The author of the newspaper article had a purpose and a focus in mind, yet the readers took away their own meaning. The paper reading exercise lended itself beautifully to our debate topics. Inevitably, the chosen topic for debate always made its way into the newspaper. Again students would have to go beyond the local paper we got delivered to our classroom and find articles that supported their pro or con motion for the debate, which happened at the end of each month.
My favorite thing to do when introducing the debate topic was to state the motion and then have the class discuss it openly, showing me how they felt about the topic. Whenever possible I would make those who were staunchly ‘con’ the motion debate ‘pro’ the motion for the month and vice versa.

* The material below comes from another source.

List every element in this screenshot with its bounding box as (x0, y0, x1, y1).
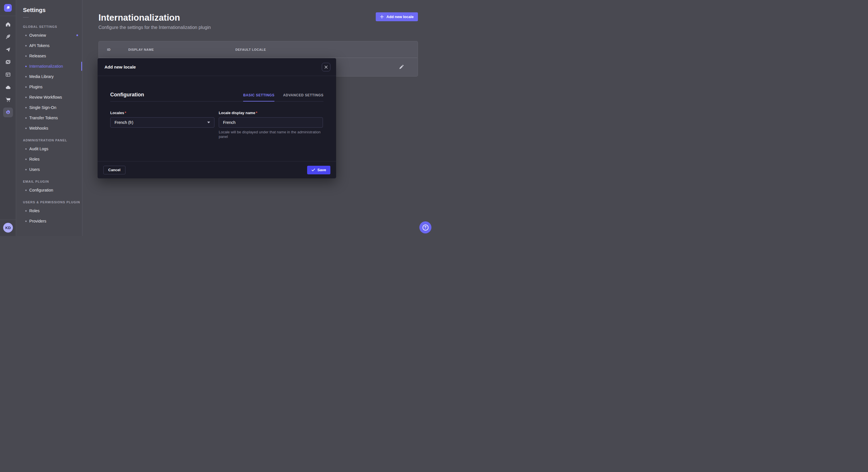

A quick example would be “Cloning is immoral.” We read about the scottish sheep, Dolly, who was cloned and found articles in Time magazine and Newsweek that delved deeper into the ramifications of cloning. I asked the class who among them thought cloning was immoral, just plain wrong. I took note of their names, went home and drafted a poster of which teams were debating pro and con the topic and the dates they would debate. For the majority of those who raised their hands and showed their innate dislike of the idea of cloning, I made them con the motion. They had to find articles that condoned it and give reasons why it should be used.
Walking a mile in someone else’s shoes made the students a little more open-minded, accepting and respecting differing opinions.The students learned to disagree with each other courteously, they knew how to use valid facts from credible sources to support their arguements. The library became a useful tool in getting additional facts. The students learned to note take, organize their thoughts in a clear and concise way, listen to what others had to say in order to have counter facts ready to dispute their opponent’s arguments and speak in public.
I hope the students in my classroom enjoyed debating as much as I enjoyed listening and watching them debate. I would love to see both the newspaper and debate as part of the high school curriculum in America.